So today I attended my first baseball game – well, ever. It was immediately preceded by a frantic ten-minute phone call in which I asked Liz to “tell me everything I needed to know about baseball.”
ME: So, who am I rooting for?
LIZ: The Royals.
ME: The Royals. Are they…good?
LIZ: Yeah, they’re a good team.
ME: No, I mean, are they, like…good, y’know, morally?
(long pause)
LIZ: Sure.
I quickly memorized the basics – three strikes, four balls, three outs, nine innings – got my beer and my hot dog, and settled into an American rite of passage. The game itself was…pretty uninspiring. The Royals got creamed, seven to one, and we all got healthy sunburns, which will undoubtedly cause us to look like a set of patchwork quilts when we do the underwear scenes in the show.

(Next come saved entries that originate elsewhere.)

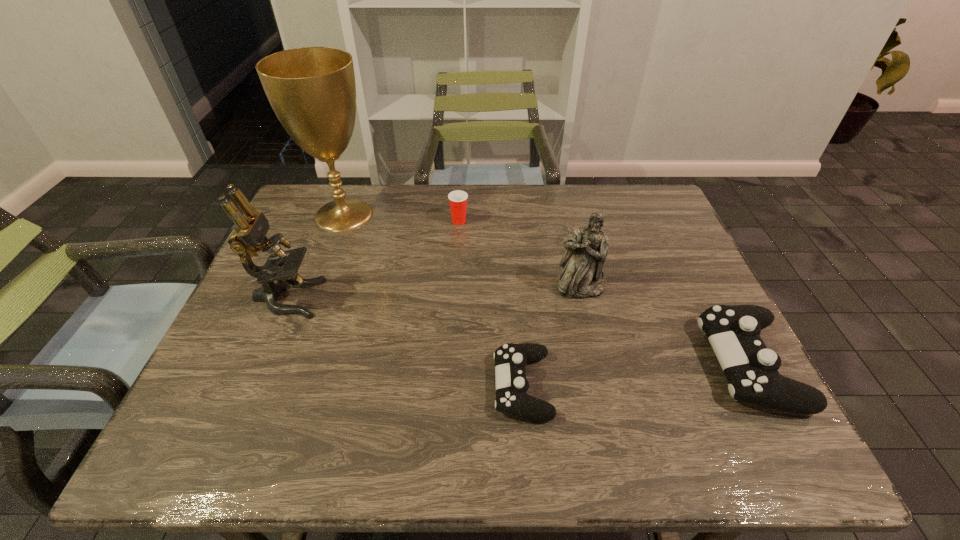 The height and width of the screenshot is (540, 960). Identify the location of empty space between the rightmost object and the shortest object. (636, 375).

The height and width of the screenshot is (540, 960). I want to click on object that stands as the fourth closest to the tallest object, so click(x=582, y=277).

Select which object appears as the second closest to the fifth object from left to right. Please provide its 2D coordinates. Your answer should be formatted as a tuple, i.e. [(x, y)], where the tuple contains the x and y coordinates of a point satisfying the conditions above.

[(751, 369)]

Identify the location of free location that satisfies the following two spatial constraints: 1. on the front side of the tallest object; 2. at the eyepieces of the microscope. (313, 298).

The height and width of the screenshot is (540, 960). In order to click on free space that satisfies the following two spatial constraints: 1. on the front side of the tallest object; 2. at the eyepieces of the microscope in this screenshot , I will do `click(313, 298)`.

Turns out that we got a number of positive reviews on the local website – we’re number three in terms of ratings, and the most-reviewed show of the entire Festival thus far. So, that’s exciting – hopefully the taciturn response of our opening audience was a fluke.
Aside from my usual angst at being compared to Woody Allen yet again, one review said something to the effect (and I’m paraphrasing, since I don’t have internet access – this tour diary is being updated by one of my staff) that I needed to decide whether or not I wanted to be funny. I guess it was a pretty glib line, but it stuck in my head and struck close to one of the many things that I struggle with in this show.
Thing is – when I first started doing all this, I was very concerned about my ability to be funny, and all of my energy went in that direction. I’m not nearly so insecure about that anymore – I’m reasonably confident that I know how to hit the stage, work the crowd, and generate laughter – and yet, oddly enough, there’s now some weird level on which I kind of resent it. I hit a point where I get sick of the audience laughing, and that frustration has manifested itself in the script. So I lapse into preachiness or anger or ten thousand other things that seem to exist to get the audience to stop laughing, shut the fuck up for ten minutes, and respond differently. And I’m not entirely convinced that that impulse of mine is unhealthy.
It’s worrisome, because it’s dangerously close to the attitude that “I know better than the audience,” which rarely leads to anything worthwhile. But at the same time, my workmanlike approach to generating laughter in the audience has left me with a lot of resentment towards them, and a lot of questions about what the hell point there is to what I’m doing. Was Karl Marx right when he described the kind of entertainment I produce as “opiate for the masses?” Possibly, and possibly there’s nothing wrong with that – but I find it profoundly unsatisfying.
“Who am I rooting for?” seems to be a recurring question in all of the reviews. And of a lot of my career, too – I’ll never be a great comic, because I get bored with cracking jokes all the time. But I’ll never be a great tragedian, because I can’t seem to get through a serious point with a straight face. So when they ask which side I’m on, I guess I’m not really sure – and I don’t know that the play would be better if I was.
Saw a bunch of Fringe shows in the evening, too. At one venue, Charla leaned over to me and pointed at the ceiling. The room was lit by a brand-new electrical line and set of light bulbs, embedded into decaying wood. It was a largely abandoned building that had had the barest skeleton of a set thrown into it to create a theatre space.
And that’s so much of what I love about Fringe. I know that our tech was pretty intensely frustrated at our initial rehearsal – but complaints that we don’t have a light board seem to me to be largely missing the point. The sloppiness, the synergy, the spontaneity, are largely what this kind of work is all about. As far as I’m concerned, as long as I get to go to a place I’ve never been before, down some cheap whiskey, and tell a few bad jokes – that’s what this is all about. Everything else is just footnotes.